What is amazing in the chain of this extraordinary event, still unfolding itself, is public sector’s growing role of a saviour in the private markets of the western world, thus, turning Thatcherism and Reaganomics, the ideology of free market economy, into laughing stock after two decades.
The United States has for years preached the gospel of privatisation, calling on other countries to sell their government-owned industries to private entities. Here, it is the opposite of this gospel that is taking place. Many are asking whether cross-border investment is evolving into something new that could be called cross-border nationalisation, raising the possibility of government interference in free markets –– this time, America’s free market being interfered and their private enterprises being taken over or nationalised by the state sector of the non-West countries.
For years, says the International Herald Tribune, the Bush administration had shrugged off concerns about the trillions of dollars that the United States owes to China, Japan and oil-producing countries in the Middle East, arguing that these debts give no undue leverage to their governments. But now when these governments have started converting their debt holdings into “sovereign investment funds” and are acquiring assets in the United States and elsewhere, Americans have stated worrying without fully understanding the new phenomenon.
In a sense, the SWFs are the product of decades of the United States importing more than what it exports which built up dollar reserves of China, Japan and East Asian giants and ultimately gave birth to Sovereign Funds. Similarly, high energy prices have added trillions of dollars to profits of oil and natural gas producers, from Norway and Russia to the Middle East in recent years.
According to The Washington Post, soaring oil prices are these days facilitating one of the biggest transfers of wealth in history. Oil consumers are paying $4 billion to $5 billion more for crude oil every day than they did just five years ago and they deposited more than $2 trillion into the coffers of oil companies and oil-producing nations in 2007 alone.

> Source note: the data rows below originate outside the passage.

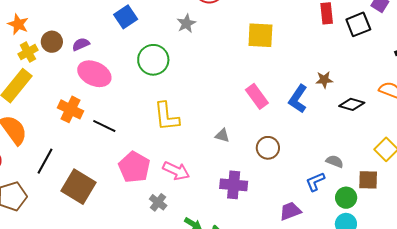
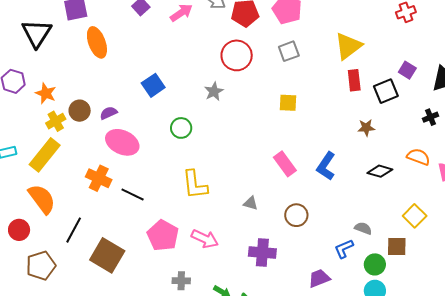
yellow square: (260, 35) -> (288, 103), size x0.7
green circle: (153, 60) -> (181, 128), size x0.7
brown star: (324, 80) -> (366, 128), moved
gray cross: (158, 202) -> (181, 281), moved, turned -36

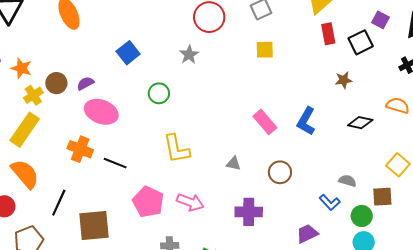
yellow square: (288, 103) -> (265, 50), moved
blue L-shape: (344, 249) -> (330, 202), turned -105
brown square: (107, 255) -> (94, 226), turned -32

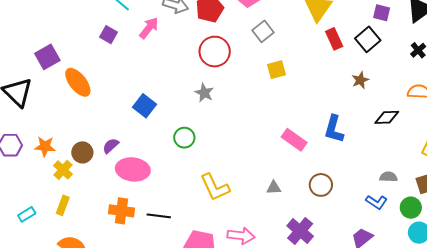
yellow rectangle: (25, 130) -> (63, 205), size x0.6
purple cross: (249, 212) -> (300, 231), turned -36

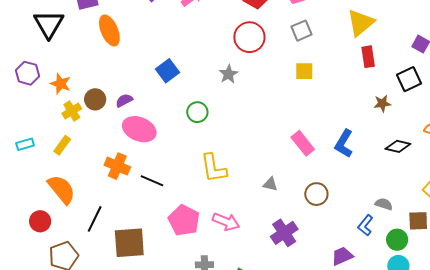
black square: (368, 39) -> (409, 79), moved
blue L-shape: (376, 202) -> (365, 225), turned 80

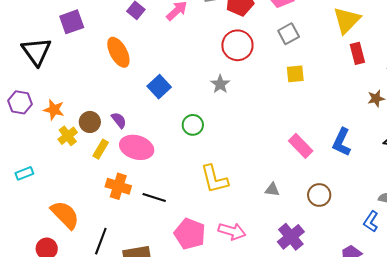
orange ellipse: (109, 30) -> (118, 52), moved
purple semicircle: (124, 100) -> (119, 120), turned 84
yellow rectangle: (62, 145) -> (101, 149), moved

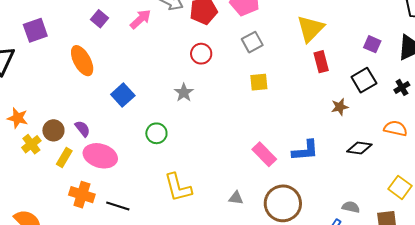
red circle: (237, 45) -> (201, 54), size x0.7
blue L-shape: (342, 142) -> (305, 151), turned -120
brown circle: (319, 195) -> (283, 203), size x1.6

With crude oil prices exceeding $100 a barrel, in fact, more than one per cent of the world’s gross domestic product is being re-distributed. Earlier oil shocks generated giant shifts in wealth but they eventually faded and economies readjusted. Current rise in petroleum prices has arrived over four years ago, and many believe it will represent a new plateau even if prices drop back somewhat in coming months. This phenomenon has helped Russia increase its federal budget ten-fold since 1999 while paying off its foreign debt and building the third-largest gold and hard-currency reserves in the world, about $425 billion.
Meanwhile, Warren Buffett, the American billionaire, has joined the debate by taking side of the Sovereign Funds. He blames the US economic policies for making way for this phenomenon and that SWFs’ recent buying spree was America’s doing, not “some nefarious plot by foreign governments”. These investments, he says, are a direct result of the US trade deficit, national debt and weak currency.

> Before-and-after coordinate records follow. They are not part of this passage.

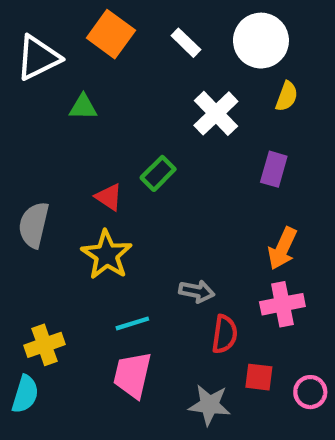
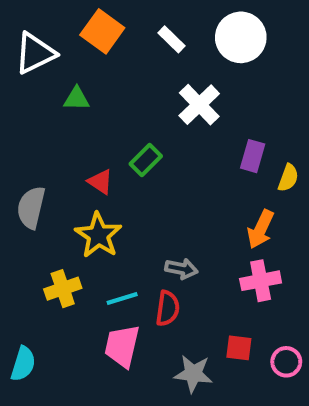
yellow semicircle: (287, 96) -> (288, 178), moved
red semicircle: (225, 334) -> (168, 308), moved
yellow cross: (45, 345) -> (63, 289), moved

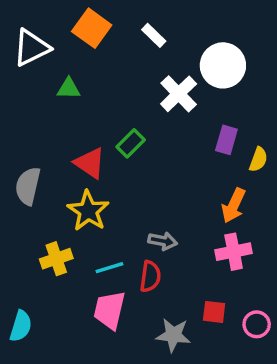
white circle: (241, 37) -> (223, 65), moved
red triangle: (100, 182) -> (90, 163), size x1.4

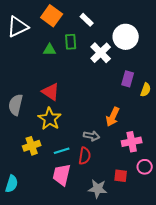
green triangle: (69, 88) -> (50, 50), moved
green rectangle: (131, 143) -> (71, 42), moved, turned -49
orange arrow: (234, 206) -> (113, 117), moved
pink circle: (257, 324) -> (145, 167), moved

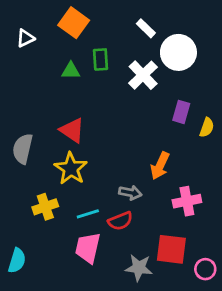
white rectangle: (87, 20) -> (146, 28), moved
white triangle: (18, 27) -> (25, 38), size x0.6
red semicircle: (85, 156) -> (120, 221), turned 60
pink circle: (145, 167) -> (205, 269), moved
red square: (121, 176) -> (171, 249), size x1.6

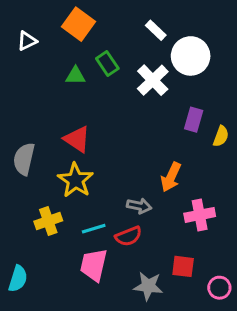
green rectangle: (101, 59) -> (107, 64), turned -30
red square: (171, 249) -> (183, 266), size x0.7

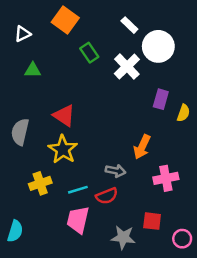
green triangle: (76, 76) -> (33, 70), moved

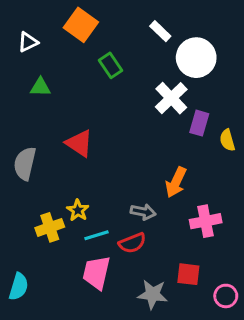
white cross: (127, 67) -> (171, 98), moved
yellow semicircle: (183, 113) -> (227, 140), turned 144
yellow star: (63, 149) -> (78, 210), moved, size x0.6

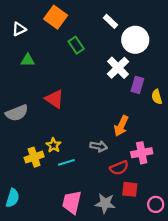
gray semicircle: (25, 164) -> (17, 113), turned -125
red semicircle: (132, 243) -> (119, 168), moved
pink trapezoid: (96, 273) -> (72, 202), moved

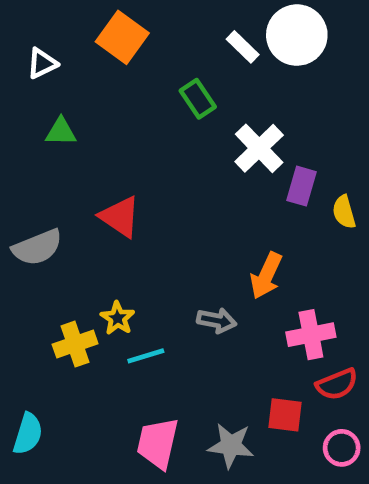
white circle: (135, 40) -> (297, 35), moved
green rectangle: (76, 45) -> (198, 99), moved
red semicircle: (119, 168) -> (337, 384), moved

“This is our doing,” he says, the sovereign funds are only recycling debt issued by the US. Mr Buffett said. “When we force-feed $2 billion daily to the rest of the world they must invest in something here. Why should we complain when they choose stocks over bonds?”

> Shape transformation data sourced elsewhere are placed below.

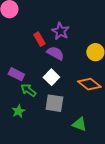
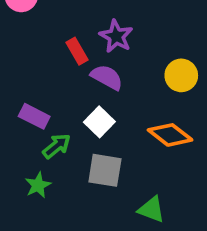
green arrow: (28, 90) -> (57, 146), turned 105

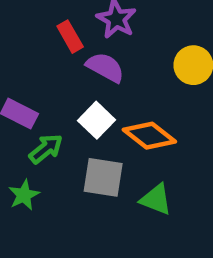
orange diamond: (170, 135) -> (149, 136), moved
green triangle: (151, 209) -> (156, 199), moved

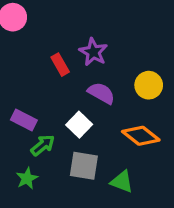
purple semicircle: (105, 67) -> (101, 93), moved
orange diamond: (149, 136) -> (141, 136), moved

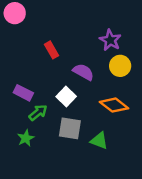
purple star: (93, 52) -> (110, 40), moved

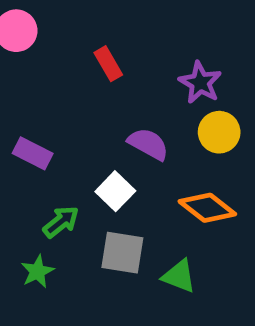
red rectangle: (51, 50) -> (108, 64), moved
purple rectangle: (23, 93) -> (33, 153), moved

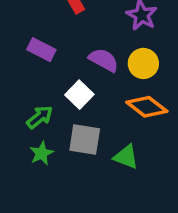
yellow circle: (219, 132) -> (143, 63), moved
purple rectangle: (33, 153) -> (41, 50), moved
green star: (37, 271) -> (41, 153), moved

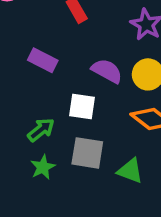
white square: (79, 95) -> (82, 107), turned -36

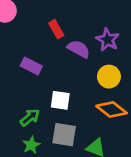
purple semicircle: (107, 71) -> (79, 49), moved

However, two American economists, Sebastian Mallaby and Paul A. Volcker, have in a recent op-ed piece, made a surprise observation about the SWFs. They said that the next globalisation battle lurks over the horizon but one can already guess its contours. It will be shaped by two revolutions in finance and business: the growth of vast government-controlled investment funds abroad and the muddled progress toward shareholder democracy in the United States. Taken together, these changes will give foreign governments a say in how corporate America is run.